DIRECTIONS:
Print, exactly as they stand, the lines below from the one that has "Journal of Economic Perspectives" to the one that has "REVIEWS PUBLISHED", inclusive, leaving out the pictures.

Dataset items
◇ ◇ ◇
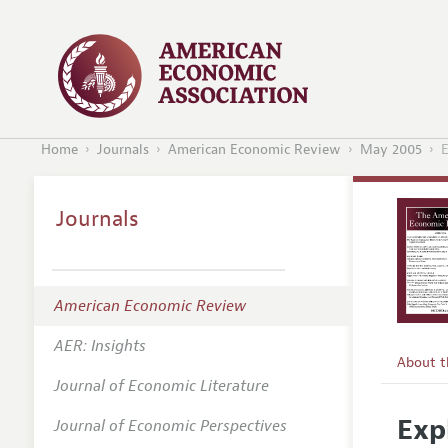
Home
Journals
American Economic Review
May 2005
E
Journals
American Economic Review
AER: Insights
About 
Journal of Economic Literature
Editors
Exp
Journal of Economic Perspectives
Editoria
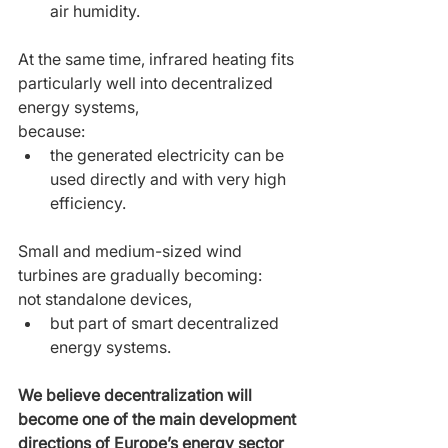
air humidity.
At the same time, infrared heating fits 
particularly well into decentralized 
energy systems,
because:
the generated electricity can be 
used directly and with very high 
efficiency.
Small and medium-sized wind 
turbines are gradually becoming:
not standalone devices,
but part of smart decentralized 
energy systems.
We believe decentralization will 
become one of the main development 
directions of Europe’s energy sector 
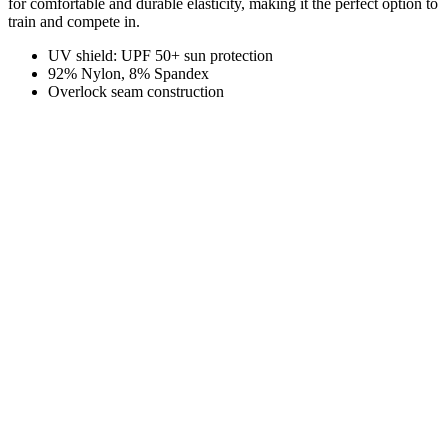
for comfortable and durable elasticity, making it the perfect option to
train and compete in.
UV shield: UPF 50+ sun protection
92% Nylon, 8% Spandex
Overlock seam construction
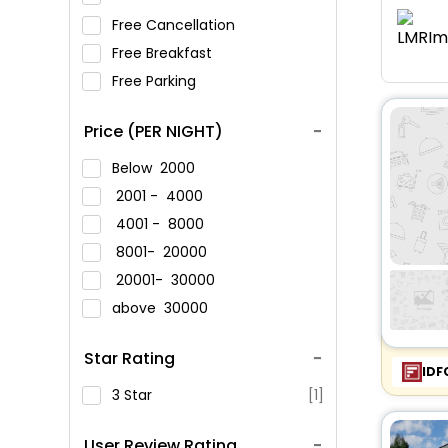
Free Cancellation
Free Breakfast
Free Parking
Price (PER NIGHT)
Below
2000
2001 -
4000
4001 -
8000
8001-
20000
20001-
30000
above
30000
Star Rating
IDF
3 Star
[1]
User Review Rating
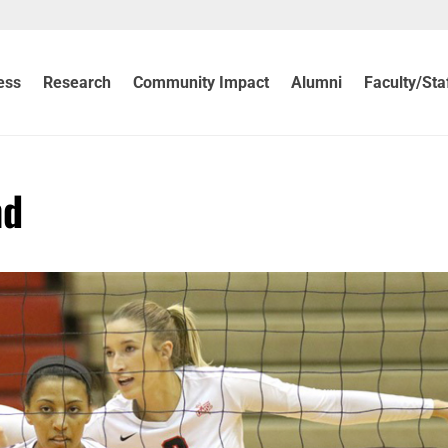
ess
Research
Community Impact
Alumni
Faculty/Sta
nd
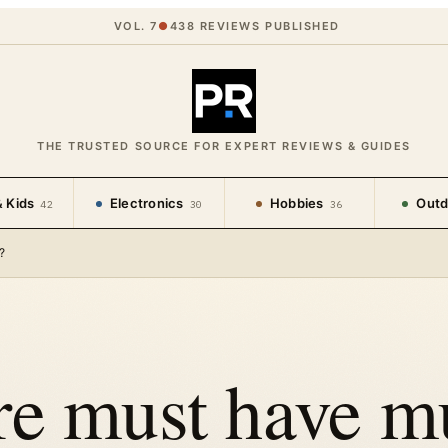
VOL. 7
●
438
REVIEWS PUBLISHED
THE TRUSTED SOURCE FOR EXPERT REVIEWS & GUIDES
 Kids
Electronics
Hobbies
Outd
42
30
36
?
re must have m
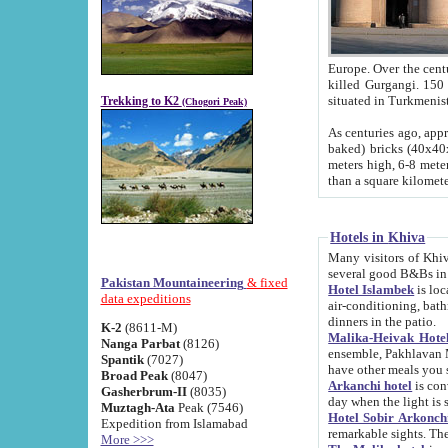
Europe. Over the centuries the river has shifted its course s
killed Gurgangi. 150 km (about 93 
Trekking to K2
(Chogori Peak)
As centuries ago, approx. 10-meter-h
baked) bricks (40x40x10 cm). Foundation of Ichan Kala rampart is thought to date from f
meters high, 6-8 meters wide and 2250 meter
than a square kilome
Hotels in Khiva
Many visitors of Khiva stay in hotels in 
several good B&Bs in
Pakistan Mountaineering
& fixed
Hotel Islambek
is located in the 
data expeditions
air-conditioning, bathroom (shower and toilet), and daily service
dinners in the patio.
K-2
(8611-M)
Malika-Heivak Hotel
Nanga Parbat
(8126)
ensemble, Pakhlavan Mahmud Mausoleum and D
Spantik
(7027)
have other meals you 
Broad Peak
(8047)
Arkanchi hotel
is conveniently si
Gasherbrum-II
(8035)
day when the light is s
Muztagh-Ata
Peak (7546)
Hotel Sobir Arkonch
Expedition from Islamabad
More >>>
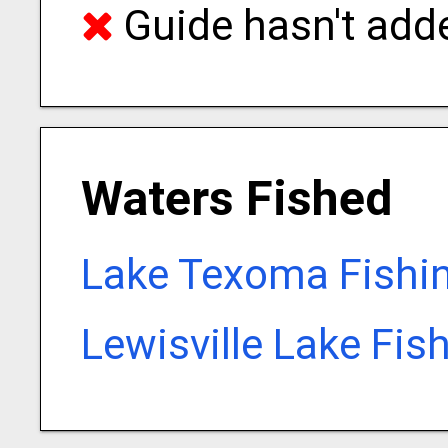
Guide hasn't adde
Waters Fished
Lake Texoma Fishi
Lewisville Lake Fis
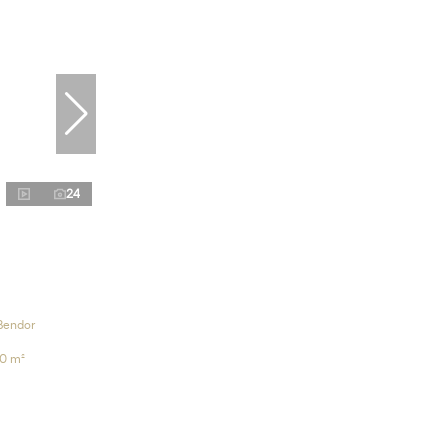
24
Bendor
0 m²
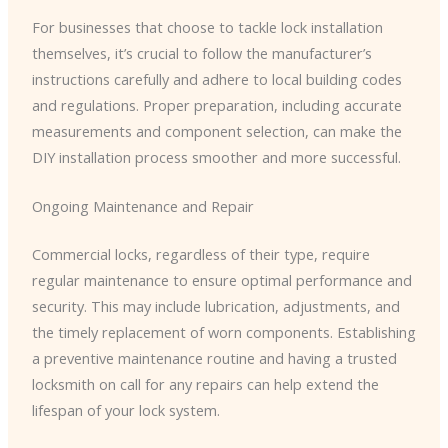
For businesses that choose to tackle lock installation
themselves, it’s crucial to follow the manufacturer’s
instructions carefully and adhere to local building codes
and regulations. Proper preparation, including accurate
measurements and component selection, can make the
DIY installation process smoother and more successful.
Ongoing Maintenance and Repair
Commercial locks, regardless of their type, require
regular maintenance to ensure optimal performance and
security. This may include lubrication, adjustments, and
the timely replacement of worn components. Establishing
a preventive maintenance routine and having a trusted
locksmith on call for any repairs can help extend the
lifespan of your lock system.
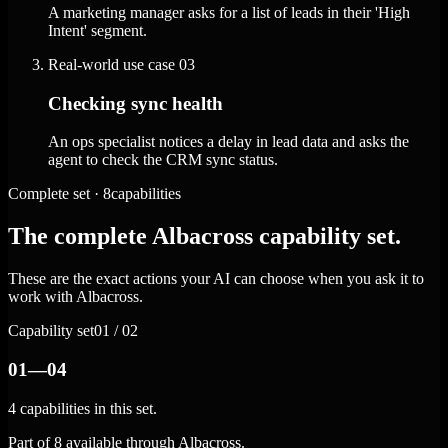
A marketing manager asks for a list of leads in their 'High
Intent' segment.
Real-world use case
03
Checking sync health
An ops specialist notices a delay in lead data and asks the
agent to check the CRM sync status.
Complete set · 8capabilities
The complete Albacross capability set.
These are the exact actions your AI can choose when you ask it to
work with Albacross.
Capability set
01 / 02
01—04
4 capabilities in this set.
Part of 8 available through Albacross.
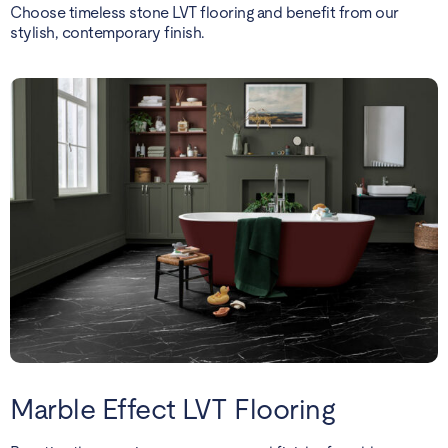
Choose timeless stone LVT flooring and benefit from our
stylish, contemporary finish.
Marble Effect LVT Flooring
◇ ◇ ◇
ANSWER BELOW:
Journal of Economic Perspectives
Editoria
air humidity.
At the same time, infrared heating fits 
particularly well into decentralized 
energy systems,
because:
the generated electricity can be 
used directly and with very high 
efficiency.
Small and medium-sized wind 
turbines are gradually becoming:
not standalone devices,
but part of smart decentralized 
energy systems.
We believe decentralization will 
become one of the main development 
directions of Europe’s energy sector 
for comfortable and durable elasticity, making it the perfect option to
train and compete in.
UV shield: UPF 50+ sun protection
92% Nylon, 8% Spandex
Overlock seam construction
Free Cancellation
Free Breakfast
Free Parking
Price (PER NIGHT)
Below
2000
2001 -
4000
4001 -
8000
8001-
20000
20001-
30000
above
30000
Star Rating
IDF
3 Star
[1]
User Review Rating
ess
Research
Community Impact
Alumni
Faculty/Sta
nd
VOL. 7
●
438
REVIEWS PUBLISHED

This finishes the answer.